- _Problem to work on_:
Answer with the number of lines in the listing below that contain the word "pagto", and nothing else.

- _Exercise materials_:
/---

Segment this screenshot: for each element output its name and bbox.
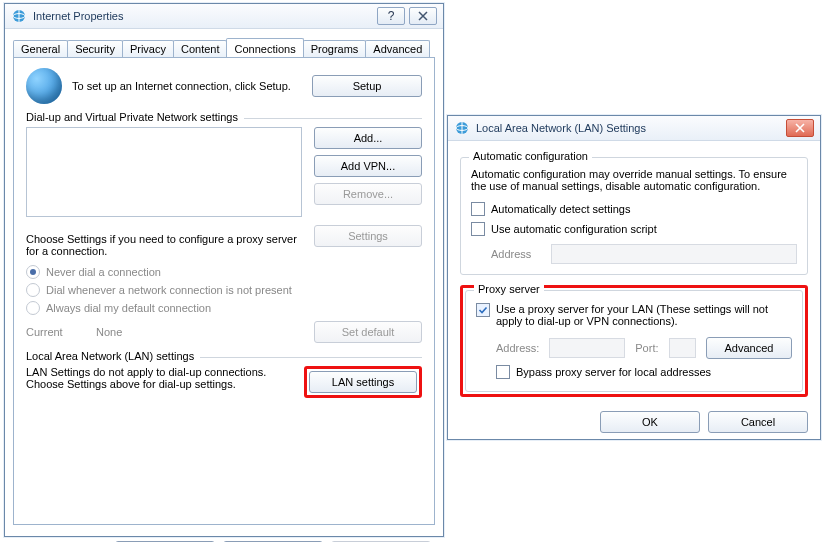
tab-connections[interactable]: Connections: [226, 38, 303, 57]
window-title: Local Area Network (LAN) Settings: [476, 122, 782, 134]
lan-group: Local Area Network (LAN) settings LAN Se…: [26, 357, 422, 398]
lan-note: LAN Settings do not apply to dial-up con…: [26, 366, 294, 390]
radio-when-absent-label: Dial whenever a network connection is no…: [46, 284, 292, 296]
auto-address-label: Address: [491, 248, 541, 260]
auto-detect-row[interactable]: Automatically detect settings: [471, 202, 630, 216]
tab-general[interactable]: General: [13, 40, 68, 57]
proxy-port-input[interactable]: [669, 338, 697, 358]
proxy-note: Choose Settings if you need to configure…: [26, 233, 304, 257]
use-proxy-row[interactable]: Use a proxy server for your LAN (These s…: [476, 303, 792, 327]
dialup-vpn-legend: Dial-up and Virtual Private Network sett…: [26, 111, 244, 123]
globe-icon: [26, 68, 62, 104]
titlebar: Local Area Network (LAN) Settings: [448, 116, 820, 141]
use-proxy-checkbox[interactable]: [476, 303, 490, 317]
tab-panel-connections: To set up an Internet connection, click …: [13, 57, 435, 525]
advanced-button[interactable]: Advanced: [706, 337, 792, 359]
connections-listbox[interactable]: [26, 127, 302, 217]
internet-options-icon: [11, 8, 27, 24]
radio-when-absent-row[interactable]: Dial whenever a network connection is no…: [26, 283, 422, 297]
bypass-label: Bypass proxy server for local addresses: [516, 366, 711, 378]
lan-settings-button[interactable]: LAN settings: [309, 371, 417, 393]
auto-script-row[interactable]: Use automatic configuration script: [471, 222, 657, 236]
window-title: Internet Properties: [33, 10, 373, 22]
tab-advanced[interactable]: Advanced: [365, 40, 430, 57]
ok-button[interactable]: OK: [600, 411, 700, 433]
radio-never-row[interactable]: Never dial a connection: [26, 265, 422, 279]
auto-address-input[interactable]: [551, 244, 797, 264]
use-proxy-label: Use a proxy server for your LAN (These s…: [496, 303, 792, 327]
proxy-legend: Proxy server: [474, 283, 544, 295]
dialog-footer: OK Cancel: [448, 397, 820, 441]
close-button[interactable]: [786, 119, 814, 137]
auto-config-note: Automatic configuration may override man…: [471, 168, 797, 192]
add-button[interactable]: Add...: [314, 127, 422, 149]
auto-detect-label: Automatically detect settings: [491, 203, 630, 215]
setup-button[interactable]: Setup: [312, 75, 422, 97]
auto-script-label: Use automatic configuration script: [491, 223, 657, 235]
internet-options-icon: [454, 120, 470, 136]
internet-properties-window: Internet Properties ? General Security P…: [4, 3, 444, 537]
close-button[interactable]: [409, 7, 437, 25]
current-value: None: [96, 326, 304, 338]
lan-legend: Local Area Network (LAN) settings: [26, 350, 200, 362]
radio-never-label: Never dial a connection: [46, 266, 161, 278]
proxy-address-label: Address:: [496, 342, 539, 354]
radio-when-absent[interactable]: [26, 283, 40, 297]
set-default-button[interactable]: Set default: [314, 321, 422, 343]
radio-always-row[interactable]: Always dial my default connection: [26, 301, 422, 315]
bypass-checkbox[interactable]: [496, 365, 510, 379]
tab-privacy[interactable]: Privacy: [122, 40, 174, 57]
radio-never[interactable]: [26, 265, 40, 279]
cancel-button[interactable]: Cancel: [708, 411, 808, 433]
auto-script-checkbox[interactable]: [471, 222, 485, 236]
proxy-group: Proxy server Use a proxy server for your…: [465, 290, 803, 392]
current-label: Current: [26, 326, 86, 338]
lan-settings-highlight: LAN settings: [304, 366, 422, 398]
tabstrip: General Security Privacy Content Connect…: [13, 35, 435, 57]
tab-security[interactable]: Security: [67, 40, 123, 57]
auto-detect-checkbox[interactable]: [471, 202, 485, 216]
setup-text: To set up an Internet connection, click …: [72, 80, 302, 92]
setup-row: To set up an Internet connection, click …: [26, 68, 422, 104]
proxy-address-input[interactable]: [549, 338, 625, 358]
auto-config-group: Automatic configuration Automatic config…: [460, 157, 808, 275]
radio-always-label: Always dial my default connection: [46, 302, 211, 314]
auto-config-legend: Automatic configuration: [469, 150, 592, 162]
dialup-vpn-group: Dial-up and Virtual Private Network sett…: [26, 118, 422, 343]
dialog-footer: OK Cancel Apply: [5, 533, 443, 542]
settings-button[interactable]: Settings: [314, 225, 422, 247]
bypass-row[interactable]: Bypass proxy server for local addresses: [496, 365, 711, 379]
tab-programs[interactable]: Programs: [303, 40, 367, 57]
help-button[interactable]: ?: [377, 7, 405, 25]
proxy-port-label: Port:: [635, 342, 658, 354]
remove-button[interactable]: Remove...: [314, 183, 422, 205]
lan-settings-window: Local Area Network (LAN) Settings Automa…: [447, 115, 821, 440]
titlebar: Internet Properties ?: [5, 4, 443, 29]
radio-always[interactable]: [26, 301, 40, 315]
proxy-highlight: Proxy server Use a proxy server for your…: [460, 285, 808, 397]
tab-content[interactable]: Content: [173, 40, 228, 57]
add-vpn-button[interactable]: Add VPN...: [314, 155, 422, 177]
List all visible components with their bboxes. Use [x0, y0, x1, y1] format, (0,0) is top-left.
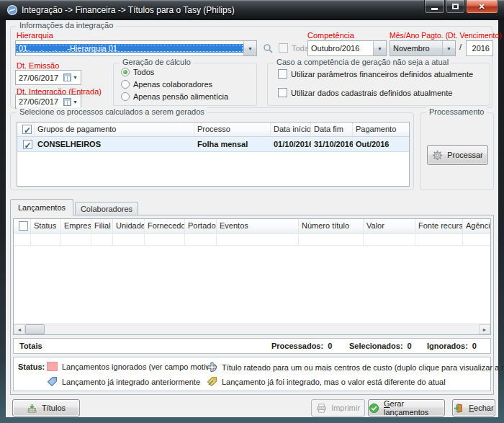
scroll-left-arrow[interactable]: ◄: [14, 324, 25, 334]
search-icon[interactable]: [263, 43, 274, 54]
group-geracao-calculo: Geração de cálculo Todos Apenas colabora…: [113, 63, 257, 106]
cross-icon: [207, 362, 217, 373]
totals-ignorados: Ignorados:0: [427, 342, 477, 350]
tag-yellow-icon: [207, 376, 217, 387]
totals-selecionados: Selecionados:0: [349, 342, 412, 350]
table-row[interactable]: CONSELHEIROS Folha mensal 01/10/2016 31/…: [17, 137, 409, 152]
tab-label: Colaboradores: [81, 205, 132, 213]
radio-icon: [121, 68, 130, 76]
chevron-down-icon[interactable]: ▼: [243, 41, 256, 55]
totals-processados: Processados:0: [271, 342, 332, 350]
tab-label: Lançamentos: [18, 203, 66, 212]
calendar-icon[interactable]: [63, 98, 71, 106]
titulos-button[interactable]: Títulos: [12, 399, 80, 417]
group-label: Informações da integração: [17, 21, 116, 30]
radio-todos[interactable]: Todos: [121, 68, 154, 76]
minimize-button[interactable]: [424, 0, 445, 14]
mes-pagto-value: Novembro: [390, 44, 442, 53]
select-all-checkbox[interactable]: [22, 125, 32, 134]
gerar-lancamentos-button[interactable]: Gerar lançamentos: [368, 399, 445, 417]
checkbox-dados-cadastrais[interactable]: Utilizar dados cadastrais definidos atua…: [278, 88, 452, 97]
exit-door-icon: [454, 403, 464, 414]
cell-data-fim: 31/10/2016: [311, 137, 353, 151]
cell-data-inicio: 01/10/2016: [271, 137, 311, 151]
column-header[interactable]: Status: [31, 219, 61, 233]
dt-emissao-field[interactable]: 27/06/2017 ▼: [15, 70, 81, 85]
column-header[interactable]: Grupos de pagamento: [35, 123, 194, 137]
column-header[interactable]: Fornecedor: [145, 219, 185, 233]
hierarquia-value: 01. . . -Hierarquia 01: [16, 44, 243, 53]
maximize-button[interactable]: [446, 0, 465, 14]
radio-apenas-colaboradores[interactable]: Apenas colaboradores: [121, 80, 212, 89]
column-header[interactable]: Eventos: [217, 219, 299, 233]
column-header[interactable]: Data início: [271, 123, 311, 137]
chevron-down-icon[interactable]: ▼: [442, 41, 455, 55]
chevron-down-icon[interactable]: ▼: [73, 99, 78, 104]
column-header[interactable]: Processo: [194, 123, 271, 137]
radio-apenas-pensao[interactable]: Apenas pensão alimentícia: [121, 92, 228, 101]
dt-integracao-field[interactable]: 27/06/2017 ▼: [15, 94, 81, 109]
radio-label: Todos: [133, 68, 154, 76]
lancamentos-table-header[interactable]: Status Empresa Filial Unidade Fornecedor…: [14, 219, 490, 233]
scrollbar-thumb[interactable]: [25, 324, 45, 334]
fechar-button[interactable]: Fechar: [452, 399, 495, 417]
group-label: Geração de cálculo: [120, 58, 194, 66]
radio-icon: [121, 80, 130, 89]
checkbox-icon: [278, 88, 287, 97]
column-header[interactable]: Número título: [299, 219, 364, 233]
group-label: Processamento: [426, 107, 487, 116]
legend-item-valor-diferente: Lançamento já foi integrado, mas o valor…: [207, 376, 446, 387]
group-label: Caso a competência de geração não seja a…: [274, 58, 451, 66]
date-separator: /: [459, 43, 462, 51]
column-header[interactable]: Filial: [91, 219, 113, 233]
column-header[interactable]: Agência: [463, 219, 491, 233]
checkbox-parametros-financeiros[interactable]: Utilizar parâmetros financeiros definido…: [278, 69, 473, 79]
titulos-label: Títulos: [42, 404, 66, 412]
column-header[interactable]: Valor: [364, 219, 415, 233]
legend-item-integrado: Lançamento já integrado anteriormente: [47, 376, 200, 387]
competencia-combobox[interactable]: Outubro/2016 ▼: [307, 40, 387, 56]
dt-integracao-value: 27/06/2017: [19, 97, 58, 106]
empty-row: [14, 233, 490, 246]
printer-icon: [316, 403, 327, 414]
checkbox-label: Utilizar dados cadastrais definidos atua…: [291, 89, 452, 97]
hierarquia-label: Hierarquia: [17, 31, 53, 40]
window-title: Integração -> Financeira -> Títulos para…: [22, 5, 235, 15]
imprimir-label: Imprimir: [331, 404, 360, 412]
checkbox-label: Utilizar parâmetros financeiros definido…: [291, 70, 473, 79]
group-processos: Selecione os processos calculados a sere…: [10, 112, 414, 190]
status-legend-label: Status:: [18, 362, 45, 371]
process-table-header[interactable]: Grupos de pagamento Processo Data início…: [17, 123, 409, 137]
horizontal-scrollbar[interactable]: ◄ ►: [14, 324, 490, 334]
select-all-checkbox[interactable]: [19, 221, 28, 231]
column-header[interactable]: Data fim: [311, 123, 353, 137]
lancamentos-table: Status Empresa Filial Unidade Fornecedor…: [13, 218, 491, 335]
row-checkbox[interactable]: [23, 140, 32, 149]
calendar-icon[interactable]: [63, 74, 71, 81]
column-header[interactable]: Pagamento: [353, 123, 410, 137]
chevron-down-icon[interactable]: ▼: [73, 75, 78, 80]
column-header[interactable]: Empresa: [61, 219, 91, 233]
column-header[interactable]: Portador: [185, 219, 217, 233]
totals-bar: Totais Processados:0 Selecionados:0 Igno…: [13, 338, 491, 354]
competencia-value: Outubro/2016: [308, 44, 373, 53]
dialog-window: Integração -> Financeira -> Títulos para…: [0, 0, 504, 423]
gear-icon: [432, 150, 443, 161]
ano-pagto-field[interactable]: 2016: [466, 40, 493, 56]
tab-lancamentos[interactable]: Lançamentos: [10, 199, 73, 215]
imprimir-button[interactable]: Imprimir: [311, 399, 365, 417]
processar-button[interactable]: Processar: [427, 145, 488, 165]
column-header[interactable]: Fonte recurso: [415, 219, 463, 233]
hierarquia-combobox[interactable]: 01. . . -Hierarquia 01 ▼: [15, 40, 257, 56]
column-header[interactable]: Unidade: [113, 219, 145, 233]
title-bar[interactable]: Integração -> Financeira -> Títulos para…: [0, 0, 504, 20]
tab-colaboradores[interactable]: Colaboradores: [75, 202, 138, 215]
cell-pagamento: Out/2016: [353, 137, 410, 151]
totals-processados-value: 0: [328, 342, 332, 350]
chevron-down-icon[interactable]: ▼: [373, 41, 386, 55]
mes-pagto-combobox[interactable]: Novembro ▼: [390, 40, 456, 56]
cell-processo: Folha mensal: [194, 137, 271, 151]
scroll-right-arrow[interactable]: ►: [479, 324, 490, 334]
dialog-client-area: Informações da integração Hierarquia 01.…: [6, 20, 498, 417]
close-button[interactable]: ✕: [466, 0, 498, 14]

\---

- _Task solution_:
3